Format and practical information The workshop will take place from April 2-4, 2025 at Technische Universität Berlin. The program will consist of an invited keynote and contributed short talks (15+10 min) as well as additional sessions for discussions. Attendance (online and on site) will be free and open to the public but registration will be required. Information on this will follow closer to the date.

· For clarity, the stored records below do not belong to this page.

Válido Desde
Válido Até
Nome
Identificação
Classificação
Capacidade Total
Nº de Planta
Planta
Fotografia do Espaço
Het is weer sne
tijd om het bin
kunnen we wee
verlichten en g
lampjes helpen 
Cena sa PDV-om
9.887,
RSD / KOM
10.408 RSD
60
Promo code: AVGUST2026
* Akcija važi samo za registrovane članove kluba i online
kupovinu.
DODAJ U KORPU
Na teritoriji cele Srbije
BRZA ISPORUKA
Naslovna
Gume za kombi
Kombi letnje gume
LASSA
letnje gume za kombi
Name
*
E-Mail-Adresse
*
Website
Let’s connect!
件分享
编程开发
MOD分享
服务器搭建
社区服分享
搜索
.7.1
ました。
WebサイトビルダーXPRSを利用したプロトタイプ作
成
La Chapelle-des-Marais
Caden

To contribute a talk, please send an abstract of your planned contribution of 300-600 words by e-mail to arno.simons@tu-berlin.de by December 31, 2024. We encourage every contributor to present on site and to participate in the whole workshop program. In exceptional cases, we will offer the possibility to present remotely.
Participation of underrepresented groups is particularly welcome, and we may be able to offer financial support to cover travel costs for contributing authors in exceptional cases. Please indicate in your submission if you would like to apply for financial support.
We plan to publish the slides, videos, and abstracts on a suitable platform. We also plan to write a report on the workshop and on the perspectives resulting from it.
Stable workshop URL: https://www.tu.berlin/hps-mod-sci/workshop-llms-for-hpss
* The workshop is funded by the European Union through the project “Network Epistemology in Practice (NEPI)” (ERC Consolidator Grant, Project No. 101044932). Views and opinions expressed are however those of the organizers only and do not necessarily reflect those of the European Union or the European Research Council. Neither the European Union nor the granting authority can be held responsible for them.